Every struggle in the trans liberation movement -- equal access to health care, employment rights, the deregulation of gender (i.e. getting that little 'M' or 'F' off your driver's license), and ending violence against us, to name a few -- relies on rejecting the cis world's attempts to coercively assign us. So we can never win by accepting terminology like that advanced by Boylan (and not only Boylan) -- if we accept that, we accept that we have no rights. We accept that what we were coercively assigned is what we *are*.
And if we accept that, we can't claim that we have the right to health care. How can we claim that if we're whimsical eccentrics trying to defy what we *truly* *are* (as opposed to people who have the right to live as who we are, like everyone else)? We can't claim that we have the right to employment, because if we're trying to "be a different gender", that's simply a whim that indicates our likely mental stability, and employers would be totally fair if they didn't employ us. We certainly can't claim that we have the right to have government-issued ID that reflects who we are, as then we're just talking about some fiction in our heads rather than the reality of what we were coercively assigned. Finally, we can't do anything to defend ourselves from violence because we can't say we're in a particularly oppressed class of people -- after all, under this regime, we're all free to stop trying to "change" reality (which is to say, the truths that were imposed on us by force) and be who we *really* are, which would free us from such violence.
So I don't take issue with Boylan over petty details. I take issue with her because she doesn't accept the same basic principles I do, and those basic principles are the foundation for any claim I have to civil rights. Unless this was all merely an editing error, she is not "my people", as people who make statements that deny that I am who I am are not "my people". And Ms. Boylan doesn't get to write off my struggles just because she's pretty, thin, transitioned after attaining financial and personal success while passing as her coercively assigned gender, and fits the standard narrative. That's why the NY Times picked her as a spokesperson for all of trans-kind, but it doesn't give her the authority to decide that everything that would actually make it possible for me to live my life is just a matter of petty "identity politics" (again, a silencing term).

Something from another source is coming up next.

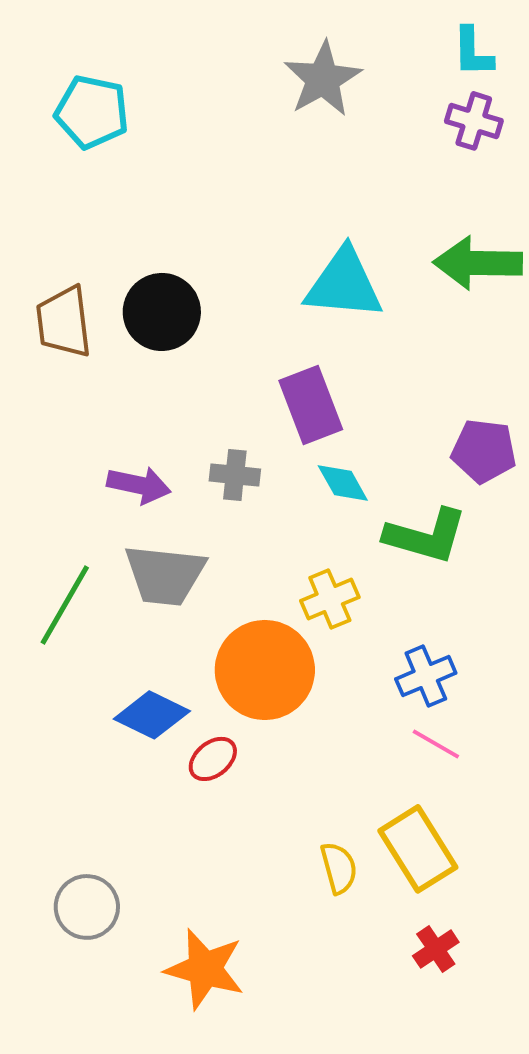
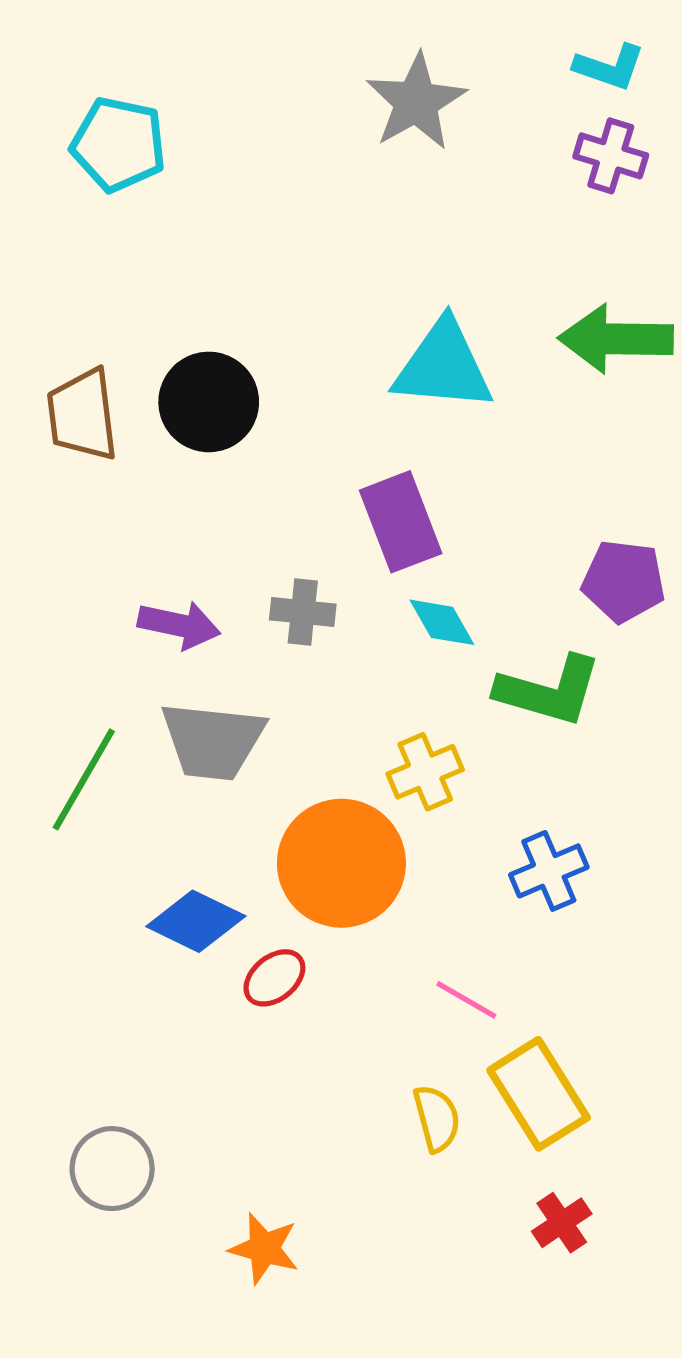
cyan L-shape: (473, 52) -> (609, 67), turned -70
pink line: (436, 744) -> (466, 1000), moved
orange star: (205, 969) -> (264, 1248), size x0.7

If this isn't legible, I'm not sure what more I could say that would clear things up, but I do recommend the post I already linked to once (I think?) -- http://www.questioningtransphobia.com/?p=3865 -- as well as, for general background, all of the posts listed in the "Trans 101" sidebar on the main page at http://www.questioningtransphobia.com/
(Just one postscript -- I feel like it's misleading to characterize a disagreement between folks like Boylan who are happy with the existing definitions of sex and gender and simply want to modify them slightly to allow for a "change of gender", whatever that means, and folks like me who reject those definitions entirely as based on incoherent double standards, as "infighting". That implies that all parties in the debate have the same amount of power. But Boylan clearly has the upper hand here -- her views are much more satisfactory to the larger power structure, thus she's being published in the NY Times, where you aren't going to say the words of, say, Lisa Harney, Julia Serano, Talia Bettcher, or Viviane Namaste. So really, throwing around terms like "infighting" or "identity politics" is just another way of denying privilege.)